*Information shown*:
________

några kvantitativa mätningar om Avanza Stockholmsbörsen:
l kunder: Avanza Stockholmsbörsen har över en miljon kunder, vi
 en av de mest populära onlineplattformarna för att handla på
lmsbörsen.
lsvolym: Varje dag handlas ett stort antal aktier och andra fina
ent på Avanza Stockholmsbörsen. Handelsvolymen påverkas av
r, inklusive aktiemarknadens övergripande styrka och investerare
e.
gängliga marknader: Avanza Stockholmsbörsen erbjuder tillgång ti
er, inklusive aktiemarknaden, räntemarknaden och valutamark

________

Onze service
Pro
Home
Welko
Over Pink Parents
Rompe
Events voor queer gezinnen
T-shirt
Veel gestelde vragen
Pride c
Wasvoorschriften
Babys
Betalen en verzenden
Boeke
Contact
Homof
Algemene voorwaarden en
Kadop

________

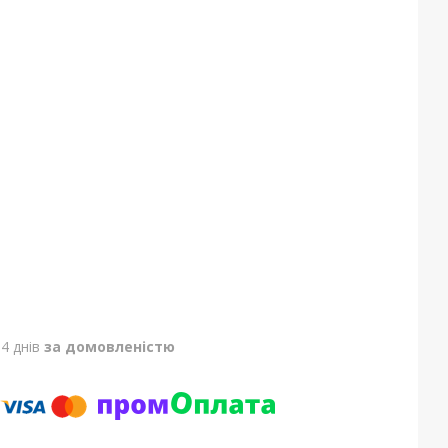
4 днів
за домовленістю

________

*Your task*: What you return should be exactly the lines above, starting at the one with "l kunder: Avanza" and ending at the one with "ent på Avanza", and nothing else.

*Solution for this exercise*:
l kunder: Avanza Stockholmsbörsen har över en miljon kunder, vi
 en av de mest populära onlineplattformarna för att handla på
lmsbörsen.
lsvolym: Varje dag handlas ett stort antal aktier och andra fina
ent på Avanza Stockholmsbörsen. Handelsvolymen påverkas av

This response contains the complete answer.